**Extracted page text data:**
§

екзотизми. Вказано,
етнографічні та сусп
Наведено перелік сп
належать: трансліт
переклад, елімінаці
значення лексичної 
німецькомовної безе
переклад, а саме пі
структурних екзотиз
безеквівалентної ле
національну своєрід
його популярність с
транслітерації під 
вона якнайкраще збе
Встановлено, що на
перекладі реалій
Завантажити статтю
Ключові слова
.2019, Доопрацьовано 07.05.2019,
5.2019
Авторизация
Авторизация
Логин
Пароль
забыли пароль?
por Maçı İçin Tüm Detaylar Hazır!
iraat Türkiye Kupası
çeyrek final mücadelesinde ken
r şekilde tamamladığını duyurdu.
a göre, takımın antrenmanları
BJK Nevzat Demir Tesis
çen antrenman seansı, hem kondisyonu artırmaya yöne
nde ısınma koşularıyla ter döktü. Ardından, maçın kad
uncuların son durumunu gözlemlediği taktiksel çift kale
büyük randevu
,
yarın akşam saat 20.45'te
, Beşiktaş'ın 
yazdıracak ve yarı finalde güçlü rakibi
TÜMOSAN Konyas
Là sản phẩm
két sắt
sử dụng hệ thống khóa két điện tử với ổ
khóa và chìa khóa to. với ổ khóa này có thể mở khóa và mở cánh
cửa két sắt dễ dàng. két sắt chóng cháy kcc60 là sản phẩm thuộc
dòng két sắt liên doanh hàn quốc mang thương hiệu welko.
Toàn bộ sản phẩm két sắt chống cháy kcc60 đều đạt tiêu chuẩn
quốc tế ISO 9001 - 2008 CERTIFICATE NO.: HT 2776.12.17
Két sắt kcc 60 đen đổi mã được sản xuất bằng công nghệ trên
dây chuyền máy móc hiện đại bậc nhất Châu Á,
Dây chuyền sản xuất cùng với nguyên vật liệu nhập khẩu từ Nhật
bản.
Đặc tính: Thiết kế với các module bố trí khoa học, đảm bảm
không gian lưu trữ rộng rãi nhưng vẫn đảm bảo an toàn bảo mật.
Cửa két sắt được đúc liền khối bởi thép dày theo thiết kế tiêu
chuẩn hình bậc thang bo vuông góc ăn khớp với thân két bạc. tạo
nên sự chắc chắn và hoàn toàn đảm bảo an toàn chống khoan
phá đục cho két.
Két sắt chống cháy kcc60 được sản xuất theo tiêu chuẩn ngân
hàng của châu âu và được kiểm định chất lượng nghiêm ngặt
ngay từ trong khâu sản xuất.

§

**Goal of the exercise:** Only the lines above starting at the line that holds "Завантажити статтю" and ending at the line that holds "Két sắt kcc" are to be repeated, exactly and in full.

**Your solution:**
Завантажити статтю
Ключові слова
.2019, Доопрацьовано 07.05.2019,
5.2019
Авторизация
Авторизация
Логин
Пароль
забыли пароль?
por Maçı İçin Tüm Detaylar Hazır!
iraat Türkiye Kupası
çeyrek final mücadelesinde ken
r şekilde tamamladığını duyurdu.
a göre, takımın antrenmanları
BJK Nevzat Demir Tesis
çen antrenman seansı, hem kondisyonu artırmaya yöne
nde ısınma koşularıyla ter döktü. Ardından, maçın kad
uncuların son durumunu gözlemlediği taktiksel çift kale
büyük randevu
,
yarın akşam saat 20.45'te
, Beşiktaş'ın 
yazdıracak ve yarı finalde güçlü rakibi
TÜMOSAN Konyas
Là sản phẩm
két sắt
sử dụng hệ thống khóa két điện tử với ổ
khóa và chìa khóa to. với ổ khóa này có thể mở khóa và mở cánh
cửa két sắt dễ dàng. két sắt chóng cháy kcc60 là sản phẩm thuộc
dòng két sắt liên doanh hàn quốc mang thương hiệu welko.
Toàn bộ sản phẩm két sắt chống cháy kcc60 đều đạt tiêu chuẩn
quốc tế ISO 9001 - 2008 CERTIFICATE NO.: HT 2776.12.17
Két sắt kcc 60 đen đổi mã được sản xuất bằng công nghệ trên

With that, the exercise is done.